Paulie Ayala

From Academic Kids

Paulie Ayala (born April 22, 1970) is a Mexican-American former boxer who is a two time world champion. Ayala is a newborn Christian, and he professes so by thanking God for his success after virtually each one of his fights. Ayala was promoted by Bob Arum. He was born in Fort Worth, Texas.

Ayala began his professional fighting career with a six round decision win over Jaime Olvera on November 27, 1992. He had seven fights in 1993, including one against veteran Jesse Magana. He won all seven, four by knockout. Magana himself was knocked out in the fourth round by Ayala.

In 1994, he won all four of his bouts, including one over veteran Lee Cargle, a man who has fought many other world champions and quality opponents himself. Cargle, who has travelled to many countries to fight many of the best fighters of the world, was beaten by Ayala with a knockout in round three.

1995 was a productive year for the young fighter. He won all five of his fights, including his first championship bout: He beat Mike Espinoza by knockout in three at Ft. Worth to claim the regional, North American Boxing Federation (NABF) Bantamweight title. He also defended that title twice before the end of the year, beating Mario Diaz and Sergio Millan, both by decision in 12 rounds.

In 1996, he only had two fights, both of them successful defenses of his regional belt: He knocked out Roland Gomez in seven rounds, and defeated Ivan Alvarez by decision in twelve.

He began 1997 by defeating Famosito Gomez by decision in twelve, once again retaining his belt. He won three more bouts that year, including a five round knockout over Roberto Lopez to retain the regional belt.

At the beginning of 1998, Ayala was already very close to a world championship bout. After winning two more bouts, he received his first chance at becoming world champion, when he travelled to Japan to challenge the WBC world Bantamweight champion Joichiro Tatsuyoshi on August 23. In a confusing outcome, Ayala lost that fight by a knockout in round seven, after the fight was stopped due to profuse bleeding by the challenger. While some said that the cut was produced by a punch, others said that it was actually produced by a headbutt (in which case they would have had to check the scorecards and declare the leading fighter winner by technical decision), but that the referee decided that the cut had been produced by a punch only because Tatsuyoshi was the local fighter. In any case, Ayala left his condition as an undefeated fighter in Japan the night he fought Tatsuyoshi.

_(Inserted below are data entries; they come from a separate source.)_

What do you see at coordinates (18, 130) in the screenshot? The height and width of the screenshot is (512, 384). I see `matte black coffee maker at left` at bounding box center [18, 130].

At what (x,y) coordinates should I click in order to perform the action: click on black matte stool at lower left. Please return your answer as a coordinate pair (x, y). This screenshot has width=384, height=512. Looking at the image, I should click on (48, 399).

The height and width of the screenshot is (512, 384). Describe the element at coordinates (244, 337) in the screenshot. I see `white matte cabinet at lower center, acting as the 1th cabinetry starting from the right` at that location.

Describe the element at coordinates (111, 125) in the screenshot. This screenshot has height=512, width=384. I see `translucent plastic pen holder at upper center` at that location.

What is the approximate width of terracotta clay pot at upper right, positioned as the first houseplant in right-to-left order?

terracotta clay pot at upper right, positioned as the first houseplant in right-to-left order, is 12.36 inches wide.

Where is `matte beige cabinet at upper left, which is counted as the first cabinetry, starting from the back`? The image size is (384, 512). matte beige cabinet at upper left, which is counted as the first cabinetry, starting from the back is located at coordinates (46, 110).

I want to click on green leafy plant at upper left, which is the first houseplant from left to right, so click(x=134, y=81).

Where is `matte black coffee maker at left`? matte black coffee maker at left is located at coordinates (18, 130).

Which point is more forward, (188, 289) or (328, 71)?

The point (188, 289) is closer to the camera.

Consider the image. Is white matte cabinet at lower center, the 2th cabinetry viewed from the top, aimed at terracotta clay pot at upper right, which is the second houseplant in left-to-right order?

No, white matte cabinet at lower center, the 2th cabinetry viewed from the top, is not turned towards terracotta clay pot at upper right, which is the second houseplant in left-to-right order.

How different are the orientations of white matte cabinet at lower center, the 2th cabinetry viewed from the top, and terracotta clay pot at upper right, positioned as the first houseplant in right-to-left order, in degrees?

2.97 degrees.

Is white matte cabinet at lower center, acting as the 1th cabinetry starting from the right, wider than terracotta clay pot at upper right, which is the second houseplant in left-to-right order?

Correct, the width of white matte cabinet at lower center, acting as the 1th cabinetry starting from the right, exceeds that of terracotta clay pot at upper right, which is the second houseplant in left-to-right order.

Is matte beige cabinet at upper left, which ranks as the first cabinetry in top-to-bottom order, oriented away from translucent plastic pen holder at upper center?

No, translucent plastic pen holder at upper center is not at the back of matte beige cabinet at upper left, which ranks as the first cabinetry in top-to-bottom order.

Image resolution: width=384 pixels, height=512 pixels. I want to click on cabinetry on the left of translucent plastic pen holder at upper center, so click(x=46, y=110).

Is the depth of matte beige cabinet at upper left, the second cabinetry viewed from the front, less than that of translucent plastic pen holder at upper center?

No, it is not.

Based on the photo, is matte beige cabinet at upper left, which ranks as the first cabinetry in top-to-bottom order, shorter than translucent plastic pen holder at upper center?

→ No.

After another win against Salazar, he began 1999 by beating David Vazquez by decision in ten. Then, he got his second chance at becoming a world champion, this time against WBA world Bantamweight champion Johnny Tapia, at Las Vegas, on June 26. He inflicted Tapia his first career loss and became world champion by beating Tapia with a twelve round decision in what turned out to be both Ayala's HBO Boxing debut and The Ring's fight of the year for 1999. He retained the title versus Saohin Sorthanicol before the end of that year.

Ayala began the new millennium basically right were he had left off the last one: He and Tapia met in a rematch, also telecast on HBO Boxing, July 10 of 2000. The WBA refused to recognize the bout as a world title bout, but it was fought for a title of a minor organization, the IBA, which is not regarded as a world title association by most boxing fans. He beat Tapia again, by twelve round decision. But prior to that, he had retained the title by a twelve round decision against the former world champion Johnny Bredahl, on March 4.

On March 30, 2001, Ayala recovered from a fourth round knockdown to retain his title with a 12 round decision against Hugo Dianzo in an ESPN telecast bout. His next two bouts were HBO telecasts, both against Clarence Bones Adams, a former world champion. The fights were recognized by the also not-highly regarded IBO. Ayala won both fights, held on August 4 of 2001 and on February 23 of 2002, by decision in twelve rounds.

Countinuing his rise in weight, Ayala on November 16 of 2002 met the WBC world Featherweight champion Erik Morales, this time coming on the losing end after 12 rounds by decision.

Ayala returned to the ring on November 15, 2003, as a Super Bantamweight. He beat Edel Ruiz by a ten round unanimous decision in Dallas.

On June 19, 2004, Ayala once again ventured into the Featherweight division, losing to fellow former world champion Marco Antonio Barrera by a knockout in ten in Los Angeles.

In September of that year, he surprised many of his boxing fans by announcing his retirement from the sport.

Ayala had a record of 35 wins, 3 losses and 12 knockots as a boxer. He has stated, on his official website, that he remains committed to the Lord and to being a good example to his children and other kids.